As time progressed, programmers became aware that map-reduce principle could have wider application. It has already proved its power on big data. But the same principle could be applied to smaller amounts of data, on data that we regularly process in applications.

In many cases we are just facing a collection of objects and we need to produce one object or one value from that collection. We can easily apply the map-reduce principle to any collection. The first step is to map all objects to intermediate results. The second step is to reduce collection of intermediate results to one value.

Language Integrated Query (LINQ)

That is the basic purpose of LINQ library. We can use it directly on storage through LINQ to SQL or LINQ to Entities. Or, alternatively, we can use it to in-memory data through LINQ to Objects.

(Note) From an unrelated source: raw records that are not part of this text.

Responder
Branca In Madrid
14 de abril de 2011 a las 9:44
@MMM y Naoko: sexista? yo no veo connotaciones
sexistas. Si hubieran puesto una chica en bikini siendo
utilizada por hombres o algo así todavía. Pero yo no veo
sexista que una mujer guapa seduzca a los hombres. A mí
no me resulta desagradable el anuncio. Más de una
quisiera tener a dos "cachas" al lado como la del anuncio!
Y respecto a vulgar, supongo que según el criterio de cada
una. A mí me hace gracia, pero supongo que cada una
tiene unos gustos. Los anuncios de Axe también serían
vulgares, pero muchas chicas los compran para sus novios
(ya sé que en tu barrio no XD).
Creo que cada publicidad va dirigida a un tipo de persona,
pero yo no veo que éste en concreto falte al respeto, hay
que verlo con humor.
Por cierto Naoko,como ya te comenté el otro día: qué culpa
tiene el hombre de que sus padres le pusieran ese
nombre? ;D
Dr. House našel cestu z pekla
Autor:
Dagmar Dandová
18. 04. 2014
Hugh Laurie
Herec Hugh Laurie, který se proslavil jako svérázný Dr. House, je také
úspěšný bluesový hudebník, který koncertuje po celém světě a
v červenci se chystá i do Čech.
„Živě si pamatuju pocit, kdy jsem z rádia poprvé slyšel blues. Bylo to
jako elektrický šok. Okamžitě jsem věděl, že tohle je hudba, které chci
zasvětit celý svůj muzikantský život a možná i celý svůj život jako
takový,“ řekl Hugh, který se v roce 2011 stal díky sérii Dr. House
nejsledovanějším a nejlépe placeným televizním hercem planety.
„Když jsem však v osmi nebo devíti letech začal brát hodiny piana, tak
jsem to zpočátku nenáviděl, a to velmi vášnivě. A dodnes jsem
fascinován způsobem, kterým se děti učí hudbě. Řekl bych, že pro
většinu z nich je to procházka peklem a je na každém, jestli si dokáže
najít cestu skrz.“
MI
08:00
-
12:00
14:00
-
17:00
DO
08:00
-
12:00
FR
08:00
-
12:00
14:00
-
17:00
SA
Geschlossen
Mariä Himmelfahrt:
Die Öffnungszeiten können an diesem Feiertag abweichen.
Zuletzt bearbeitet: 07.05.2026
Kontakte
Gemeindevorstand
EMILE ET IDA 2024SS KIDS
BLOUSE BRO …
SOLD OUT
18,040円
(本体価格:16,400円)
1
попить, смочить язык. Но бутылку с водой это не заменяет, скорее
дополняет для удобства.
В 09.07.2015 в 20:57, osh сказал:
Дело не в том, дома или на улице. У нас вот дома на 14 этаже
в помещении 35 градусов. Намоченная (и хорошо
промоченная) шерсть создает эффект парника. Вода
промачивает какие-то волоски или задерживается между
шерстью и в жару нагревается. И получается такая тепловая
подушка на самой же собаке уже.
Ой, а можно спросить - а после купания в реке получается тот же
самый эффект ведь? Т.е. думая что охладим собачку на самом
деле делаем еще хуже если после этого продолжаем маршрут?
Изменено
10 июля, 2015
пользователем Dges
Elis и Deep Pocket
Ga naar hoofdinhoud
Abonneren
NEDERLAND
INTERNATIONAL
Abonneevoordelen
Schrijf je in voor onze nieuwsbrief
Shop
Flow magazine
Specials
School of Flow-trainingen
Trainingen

Common feature of all methods in the LINQ library is that they are supporting the map-reduce model. Selection methods – Select, Where, Skip, Take, etc. – are mapping collection of objects into another collection of objects. Methods like Join, Group, OrderBy are also mapping methods. Each of them also produces another collection of objects. Finally, aggregation methods, such as Sum, Max, even First and Single, are there to reduce the collection to a single object.

On a related note, if you ever wondered why there is no ForEach method in the LINQ library, here is the answer. All methods in the library are query methods. They do not have side effects. They only produce a result of a query, leaving the system state intact.

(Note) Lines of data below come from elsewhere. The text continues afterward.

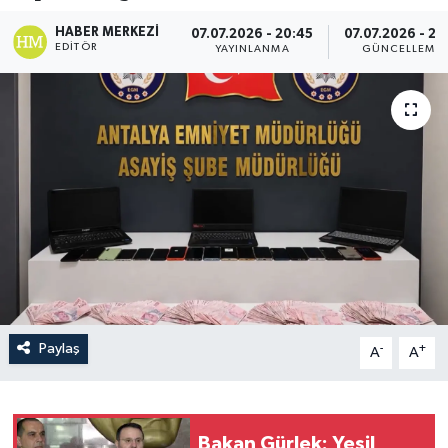
HABER MERKEZI
07.07.2026 - 20:45
07.07.2026 - 21:
EDITÖR
YAYINLANMA
GÜNCELLEME
Paylaş
-
+
A
A
Bakan Gürlek: Yeşil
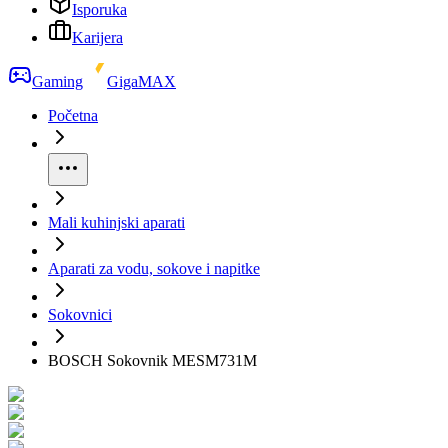
Isporuka
Karijera
Gaming
GigaMAX
Početna
Mali kuhinjski aparati
Aparati za vodu, sokove i napitke
Sokovnici
BOSCH Sokovnik MESM731M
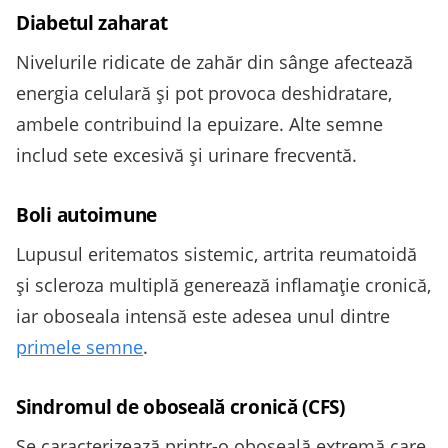
Diabetul zaharat
Nivelurile ridicate de zahăr din sânge afectează
energia celulară și pot provoca deshidratare,
ambele contribuind la epuizare. Alte semne
includ sete excesivă și urinare frecventă.
Boli autoimune
Lupusul eritematos sistemic, artrita reumatoidă
și scleroza multiplă generează inflamație cronică,
iar oboseala intensă este adesea unul dintre
primele semne
.
Sindromul de oboseală cronică (CFS)
Se caracterizează printr-o oboseală extremă care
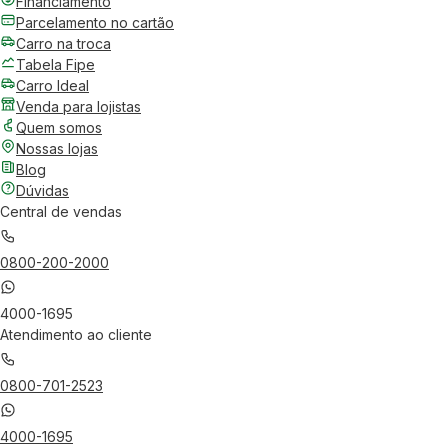
Financiamento
Parcelamento no cartão
Carro na troca
Tabela Fipe
Carro Ideal
Venda para lojistas
Quem somos
Nossas lojas
Blog
Dúvidas
Central de vendas
0800-200-2000
4000-1695
Atendimento ao cliente
0800-701-2523
4000-1695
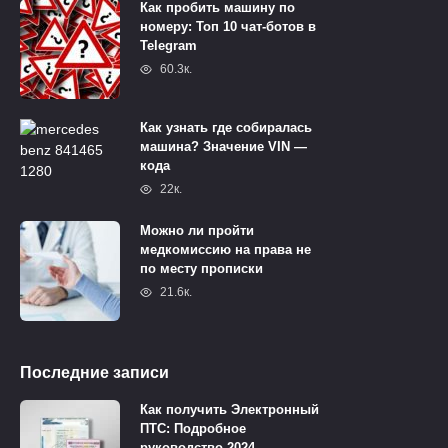
Как пробить машину по
номеру: Топ 10 чат-ботов в
Telegram
60.3к.
Как узнать где собиралась
машина? Значение VIN —
кода
22к.
Можно ли пройти
медкомиссию на права не
по месту прописки
21.6к.
Последние записи
Как получить Электронный
ПТС: Подробное
руководство 2024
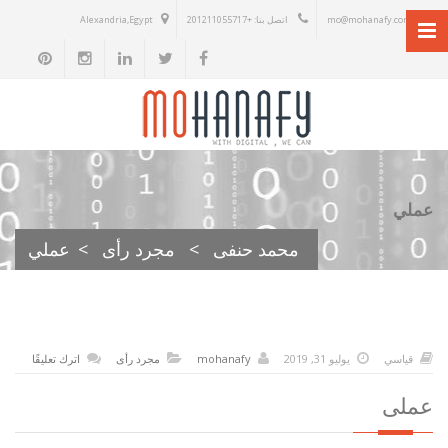
mo@mohanafy.com
اتصل بنا: +201211055717
Alexandria,Egypt
عملي
محمد حنفى
>
مجرد رأى
>
عملي
قياسي
يوليو 31, 2019
mohanafy
مجرد رأى
اترك تعليقًا
عملى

ForEach method would be the only one different there. Such method would supposedly return void and its sole purpose would be to have side effects. Therefore, this method was not included in the LINQ library.

Example

Suppose that we want to test whether a given integer is prime. Remember, a number is prime if it is greater than 1 and its only positive divisors are 1 and itself. Here is the function which tests that:

bool IsPrime(int number)
{

    if (number < 2)
        return false;

    for (int i = 2; i * i <= number; i++)
        if (number % i == 0)
            return false;

    return true;

}

This function iterates through all numbers up to square root of the tested number and checks if any of them divides the number. If any such divisor is found, the function returns False.

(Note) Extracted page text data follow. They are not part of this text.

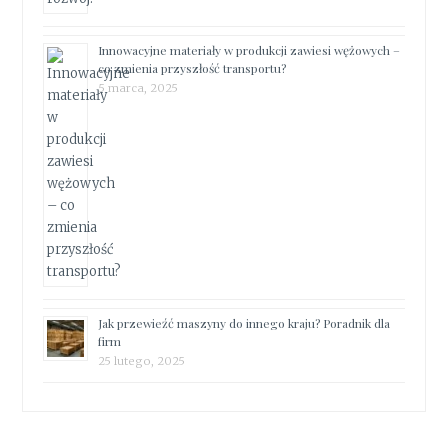
Innowacyjne materiały w produkcji zawiesi wężowych –
co zmienia przyszłość transportu?
5 marca, 2025
Jak przewieźć maszyny do innego kraju? Poradnik dla
firm
25 lutego, 2025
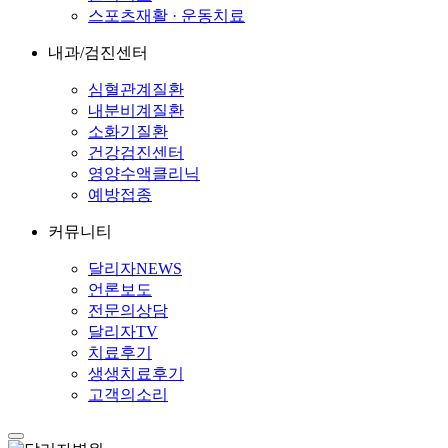
스포츠재활 · 운동치료
내과/검진센터
심혈관계질환
내분비계질환
소화기질환
건강검진센터
영양수액클리닉
예방접종
커뮤니티
달리자NEWS
언론보도
전문의상담
달리자TV
치료후기
생생치료후기
고객의소리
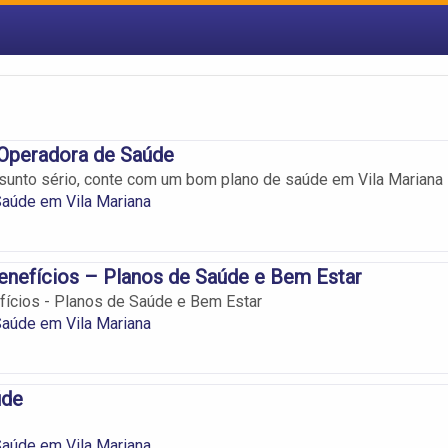
Operadora de Saúde
sunto sério, conte com um bom plano de saúde em Vila Mariana
aúde em Vila Mariana
Benefícios – Planos de Saúde e Bem Estar
efícios - Planos de Saúde e Bem Estar
aúde em Vila Mariana
úde
aúde em Vila Mariana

The way in which this function is implemented is, so to say, classic approach. It is procedural, because we have explicitly said which steps should be executed to reach the correct Boolean result.

We can rewrite this method to work in a completely different way. The first step would be to build a collection of potential divisors – those would be the numbers up to square root of the tested number:

IEnumerable<int> candidates =
    Enumerable.Range(2, (int)Math.Sqrt(number) - 1);

These are all the potential divisors. Now we test whether all of them are producing non-zero result on a modulo operation:

bool isPrime =
    Enumerable.Range(2, (int)Math.Sqrt(number) - 1)
    .All(divisor => number % divisor != 0);

In this example there is no mapping step – all numbers in the collection are taken as they are. The second line, call to the All method, is the reduce step. It reduces the collection to one single value of type Boolean.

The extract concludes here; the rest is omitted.